Exercise goal:
Look below for the line with "object is created" and the line with "Sample topics: Average"; repeat exactly those two lines and all lines between them, but no pictures.

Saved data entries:
○ ○ ○
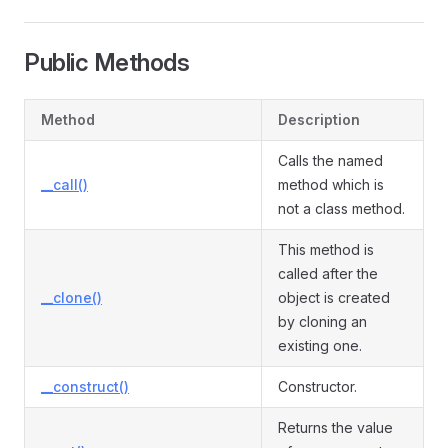
Public Methods
Method
Description
Calls the named
__call()
method which is
not a class method.
This method is
called after the
__clone()
object is created
by cloning an
existing one.
__construct()
Constructor.
Returns the value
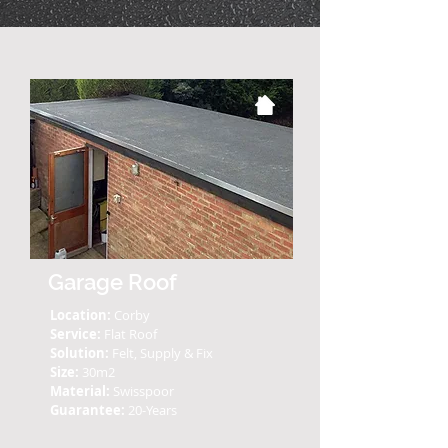
Garage Roof
Location:
Corby
Service:
Flat Roof
Solution:
Felt, Supply & Fix
Size:
30m2
Material:
Swisspoor
Guarantee:
20-Years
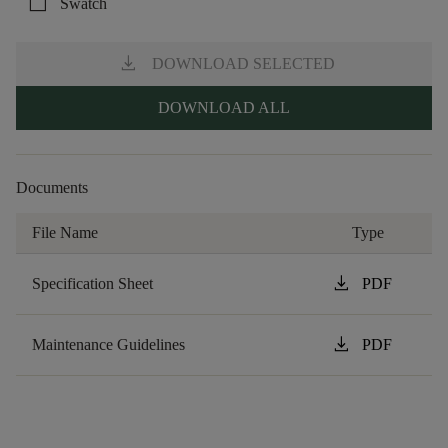
check_box_outline_blank
Swatch
download
DOWNLOAD SELECTED
DOWNLOAD ALL
Documents
File Name
Type
download
Specification Sheet
PDF
download
Maintenance Guidelines
PDF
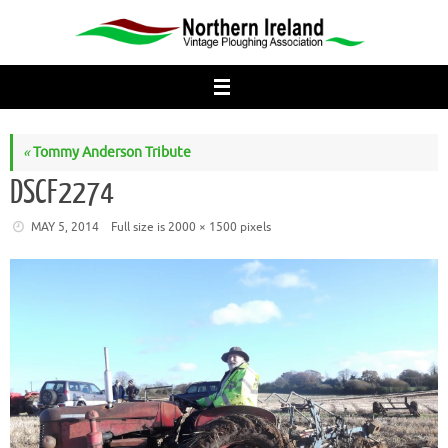
Skip
to
content
«
Tommy Anderson Tribute
DSCF2274
MAY 5, 2014
Full size is
2000 × 1500
pixels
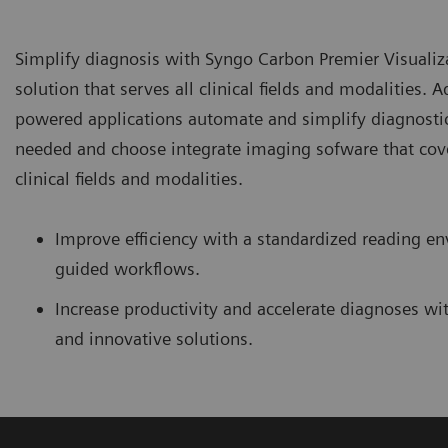
Simplify diagnosis with Syngo Carbon Premier Visuali
solution that serves all clinical fields and modalities. 
powered applications automate and simplify diagnosti
needed and choose integrate imaging sofware that cove
clinical fields and modalities.
Improve efficiency with a standardized reading 
guided workflows.
Increase productivity and accelerate diagnoses with
and innovative solutions.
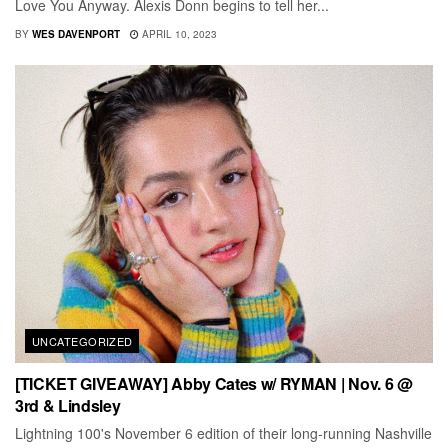
Love You Anyway. Alexis Donn begins to tell her...
BY
WES DAVENPORT
APRIL 10, 2023
UNCATEGORIZED
[TICKET GIVEAWAY] Abby Cates w/ RYMAN | Nov. 6 @
3rd & Lindsley
Lightning 100's November 6 edition of their long-running Nashville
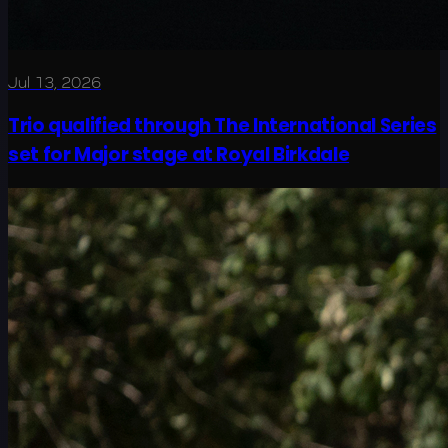
Jul 13, 2026
Trio qualified through The International Series
set for Major stage at Royal Birkdale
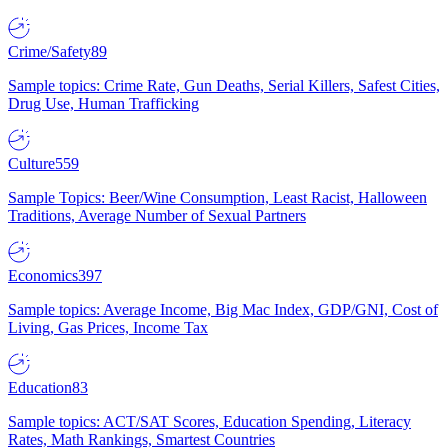
Crime/Safety
89
Sample topics: Crime Rate, Gun Deaths, Serial Killers, Safest Cities,
Drug Use, Human Trafficking
Culture
559
Sample Topics: Beer/Wine Consumption, Least Racist, Halloween
Traditions, Average Number of Sexual Partners
Economics
397
Sample topics: Average Income, Big Mac Index, GDP/GNI, Cost of
Living, Gas Prices, Income Tax
Education
83
Sample topics: ACT/SAT Scores, Education Spending, Literacy
Rates, Math Rankings, Smartest Countries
○ ○ ○
Reply:
object is created
by cloning an
existing one.
__construct()
Constructor.
Returns the value
Garage Roof
Location:
Corby
Service:
Flat Roof
Solution:
Felt, Supply & Fix
Size:
30m2
Material:
Swisspoor
Guarantee:
20-Years
check_box_outline_blank
Swatch
download
DOWNLOAD SELECTED
DOWNLOAD ALL
Documents
File Name
Type
download
Specification Sheet
PDF
download
Maintenance Guidelines
PDF
Skip
to
content
«
Tommy Anderson Tribute
DSCF2274
MAY 5, 2014
Full size is
2000 × 1500
pixels
Simplify diagnosis with Syngo Carbon Premier Visuali
solution that serves all clinical fields and modalities. 
powered applications automate and simplify diagnosti
needed and choose integrate imaging sofware that cove
clinical fields and modalities.
Improve efficiency with a standardized reading 
guided workflows.
Increase productivity and accelerate diagnoses with
and innovative solutions.
Love You Anyway. Alexis Donn begins to tell her...
BY
WES DAVENPORT
APRIL 10, 2023
UNCATEGORIZED
[TICKET GIVEAWAY] Abby Cates w/ RYMAN | Nov. 6 @
3rd & Lindsley
Lightning 100's November 6 edition of their long-running Nashville
Jul 13, 2026
Trio qualified through The International Series
set for Major stage at Royal Birkdale
Crime/Safety
89
Sample topics: Crime Rate, Gun Deaths, Serial Killers, Safest Cities,
Drug Use, Human Trafficking
Culture
559
Sample Topics: Beer/Wine Consumption, Least Racist, Halloween
Traditions, Average Number of Sexual Partners
Economics
397
Sample topics: Average Income, Big Mac Index, GDP/GNI, Cost of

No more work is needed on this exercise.